It's odd reading an old post by me--especially one starting a thread I didn't remember that I'd started. While the thrust of my post seems to have been to clarify how Manwë and Melkor could be coëval, I don't think I was looking for a definition as I could have looked it up (mind you, I don't think I DID look it up...). For what it's worth, looking back from four years later, I don't think that Ibrîn's helpful clarification about the definition of coëval really clears it up; rather, I think it basically restates the problem, which I might define thus:
Melkor and Manwë are brethren in the mind of Ilúvatar--which fits with their being contemporaries. HOW does being brothers work?

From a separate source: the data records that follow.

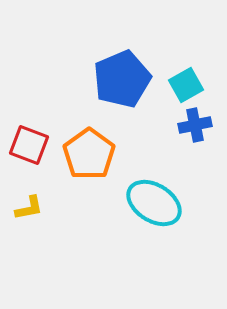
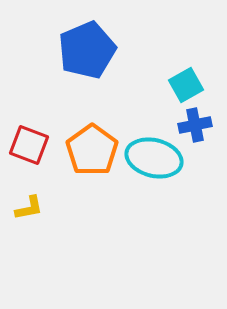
blue pentagon: moved 35 px left, 29 px up
orange pentagon: moved 3 px right, 4 px up
cyan ellipse: moved 45 px up; rotated 18 degrees counterclockwise
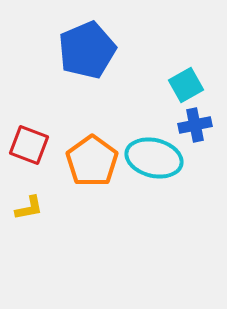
orange pentagon: moved 11 px down
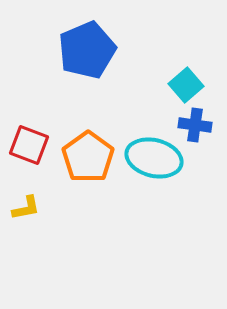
cyan square: rotated 12 degrees counterclockwise
blue cross: rotated 20 degrees clockwise
orange pentagon: moved 4 px left, 4 px up
yellow L-shape: moved 3 px left
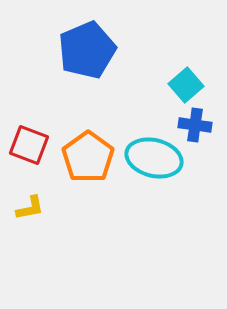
yellow L-shape: moved 4 px right
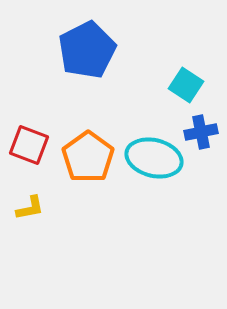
blue pentagon: rotated 4 degrees counterclockwise
cyan square: rotated 16 degrees counterclockwise
blue cross: moved 6 px right, 7 px down; rotated 20 degrees counterclockwise
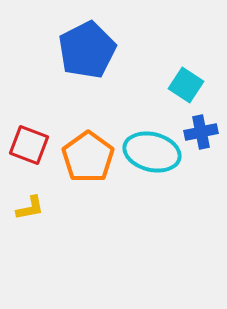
cyan ellipse: moved 2 px left, 6 px up
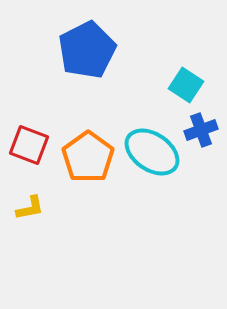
blue cross: moved 2 px up; rotated 8 degrees counterclockwise
cyan ellipse: rotated 20 degrees clockwise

Attached to this--indeed, I think, essential to it--is the question of how Manwë can be a fittingly matched opponent to Melkor, when Melkor alone is singled out as THE greatest of the Ainur. To me, this echoes how Lucifer can have been the greatest of the angels before his fall while Michael is the greatest of the angels... after the fall?*
The answer that occurs to me in the course of writing this--though maybe I should say it's the result of four years of deep meditation--is that Manwë is the equal of Melkor because he has the authority as vice-gerent of Eru. It's NOT that Manwë is the equal of Melkor in power, but that brute power is most properly opposed by authority--which power does not possess.
*Blame it on my current academic endeavour of reading John Milton, but now I'm wanting to play the game of "which archangel is which Vala?" Oromë and Ulmo seem good candidates for Raphael and Gabriel, though I'm open to alternative suggestions.